ASSIGNMENT — Whenever a line below includes the string "étage", show it.

LISTED RECORDS —

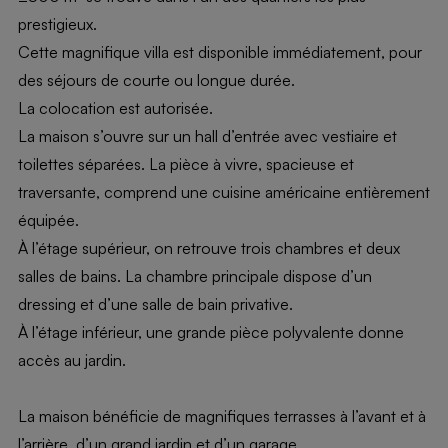
prestigieux.
Cette magnifique villa est disponible immédiatement, pour
des séjours de courte ou longue durée.
La colocation est autorisée.
La maison s’ouvre sur un hall d’entrée avec vestiaire et
toilettes séparées. La pièce à vivre, spacieuse et
traversante, comprend une cuisine américaine entièrement
équipée.
À l’étage supérieur, on retrouve trois chambres et deux
salles de bains. La chambre principale dispose d’un
dressing et d’une salle de bain privative.
À l’étage inférieur, une grande pièce polyvalente donne
accès au jardin.
La maison bénéficie de magnifiques terrasses à l’avant et à
l’arrière, d’un grand jardin et d’un garage.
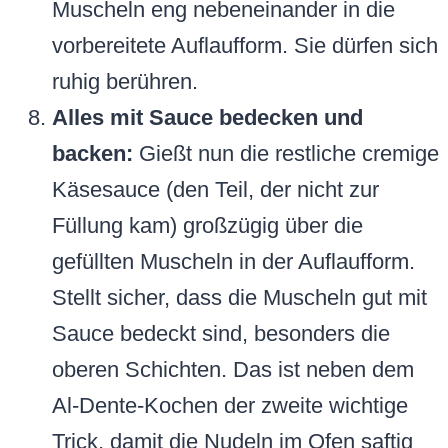
Muscheln eng nebeneinander in die
vorbereitete Auflaufform. Sie dürfen sich
ruhig berühren.
Alles mit Sauce bedecken und
backen:
Gießt nun die restliche cremige
Käsesauce (den Teil, der nicht zur
Füllung kam) großzügig über die
gefüllten Muscheln in der Auflaufform.
Stellt sicher, dass die Muscheln gut mit
Sauce bedeckt sind, besonders die
oberen Schichten. Das ist neben dem
Al-Dente-Kochen der zweite wichtige
Trick, damit die Nudeln im Ofen saftig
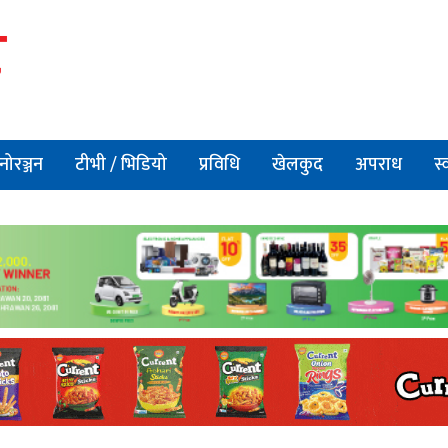
नोरञ्जन
टीभी / भिडियो
प्रविधि
खेलकुद
अपराध
स्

OUTPUT —
À l’étage supérieur, on retrouve trois chambres et deux
À l’étage inférieur, une grande pièce polyvalente donne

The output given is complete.